Right now we run LVS services for istio-ingressgateway with:
monitors:
IdleConnection:
max-delay: 300
timeout-clean-reconnect: 3This has the downside of PyBal showing all nodes of a cluster where no ingress route/backend is configured as down as ingressgateways envoy will not accept connections (on it's traffic port: tcp/30443) in that case.
In addition this might not catch errors reported by ingressgateway via it's internal health check (tcp/30021). Although it's currently not sure if there are errors that will result in failing health checks while connections are still possible.

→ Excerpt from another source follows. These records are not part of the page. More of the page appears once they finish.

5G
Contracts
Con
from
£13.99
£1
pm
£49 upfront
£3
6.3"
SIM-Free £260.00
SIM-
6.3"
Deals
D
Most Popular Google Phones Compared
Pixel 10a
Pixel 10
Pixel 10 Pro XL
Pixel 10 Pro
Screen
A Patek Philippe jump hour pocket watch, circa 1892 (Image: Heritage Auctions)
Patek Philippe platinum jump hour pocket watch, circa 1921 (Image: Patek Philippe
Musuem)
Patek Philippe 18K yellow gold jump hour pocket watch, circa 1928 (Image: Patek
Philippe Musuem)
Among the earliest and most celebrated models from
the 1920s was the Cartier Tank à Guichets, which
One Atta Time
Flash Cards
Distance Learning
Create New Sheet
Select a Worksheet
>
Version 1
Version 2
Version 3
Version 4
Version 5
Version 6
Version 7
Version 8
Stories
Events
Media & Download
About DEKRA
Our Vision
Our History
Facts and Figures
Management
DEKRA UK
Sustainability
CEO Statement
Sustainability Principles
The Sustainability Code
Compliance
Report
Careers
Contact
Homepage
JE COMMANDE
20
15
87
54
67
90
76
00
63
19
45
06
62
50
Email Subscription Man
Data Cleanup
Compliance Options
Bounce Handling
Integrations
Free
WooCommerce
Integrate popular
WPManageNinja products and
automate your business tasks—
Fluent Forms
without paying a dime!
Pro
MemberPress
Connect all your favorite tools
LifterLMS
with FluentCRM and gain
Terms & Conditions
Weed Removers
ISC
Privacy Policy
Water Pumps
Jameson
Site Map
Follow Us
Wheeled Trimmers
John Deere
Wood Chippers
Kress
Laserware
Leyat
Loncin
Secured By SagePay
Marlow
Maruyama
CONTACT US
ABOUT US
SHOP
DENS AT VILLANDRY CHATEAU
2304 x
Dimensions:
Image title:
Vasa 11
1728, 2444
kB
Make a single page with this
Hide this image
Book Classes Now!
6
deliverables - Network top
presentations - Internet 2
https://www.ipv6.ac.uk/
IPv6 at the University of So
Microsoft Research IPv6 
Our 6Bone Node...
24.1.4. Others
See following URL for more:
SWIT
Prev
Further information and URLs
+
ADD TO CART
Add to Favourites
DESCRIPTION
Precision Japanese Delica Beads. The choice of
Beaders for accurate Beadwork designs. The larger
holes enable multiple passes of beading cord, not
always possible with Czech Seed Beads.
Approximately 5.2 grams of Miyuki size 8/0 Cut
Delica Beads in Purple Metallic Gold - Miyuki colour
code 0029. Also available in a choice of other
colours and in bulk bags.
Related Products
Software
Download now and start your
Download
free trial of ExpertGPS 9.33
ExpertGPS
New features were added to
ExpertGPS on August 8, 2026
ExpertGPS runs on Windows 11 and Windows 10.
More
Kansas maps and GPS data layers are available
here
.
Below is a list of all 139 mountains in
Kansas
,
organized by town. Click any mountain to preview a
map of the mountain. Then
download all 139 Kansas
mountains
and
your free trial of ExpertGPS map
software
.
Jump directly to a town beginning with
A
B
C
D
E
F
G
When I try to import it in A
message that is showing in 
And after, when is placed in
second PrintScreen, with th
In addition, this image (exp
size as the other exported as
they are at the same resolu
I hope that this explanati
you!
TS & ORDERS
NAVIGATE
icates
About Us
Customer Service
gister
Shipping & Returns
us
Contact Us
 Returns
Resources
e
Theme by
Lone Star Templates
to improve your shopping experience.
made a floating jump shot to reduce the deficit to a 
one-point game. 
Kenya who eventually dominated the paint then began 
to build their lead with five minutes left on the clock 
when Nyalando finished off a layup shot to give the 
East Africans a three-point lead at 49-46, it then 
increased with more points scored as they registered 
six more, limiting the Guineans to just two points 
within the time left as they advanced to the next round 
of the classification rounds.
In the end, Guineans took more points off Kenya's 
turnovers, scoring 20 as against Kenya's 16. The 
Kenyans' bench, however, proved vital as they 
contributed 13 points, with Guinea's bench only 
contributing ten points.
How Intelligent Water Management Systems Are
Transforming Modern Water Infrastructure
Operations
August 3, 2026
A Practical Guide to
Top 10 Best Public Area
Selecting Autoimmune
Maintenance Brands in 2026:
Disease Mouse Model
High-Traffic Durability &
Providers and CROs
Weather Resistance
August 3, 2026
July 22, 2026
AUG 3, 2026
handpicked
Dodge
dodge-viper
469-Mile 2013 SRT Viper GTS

Ingressgateway only servers health checks on a different than the traffic port (tcp/30021). So to allow checking those as well, PyBal's ProxyFetch monitor would need to be extended to allow checking a different port. A proposal CR exists at https://gerrit.wikimedia.org/r/c/operations/debs/pybal/+/759749
The above will not help in this particular case.
Kubernetes will internally do health checking on the dedicated health check port (tcp/30021). If that fails it will no longer serve traffic to that ingressgateway instance. In our setup (one ingressgateways per node) this means connections to the ingressgateway traffic port (tcp/30443) as well as to the health check port (tcp/30021) will be dropped by the node (as they are handled the same).
Because of that it seems to be sufficient to just do tcp connection monitoring (for PyBal as well as for monitoring/probes).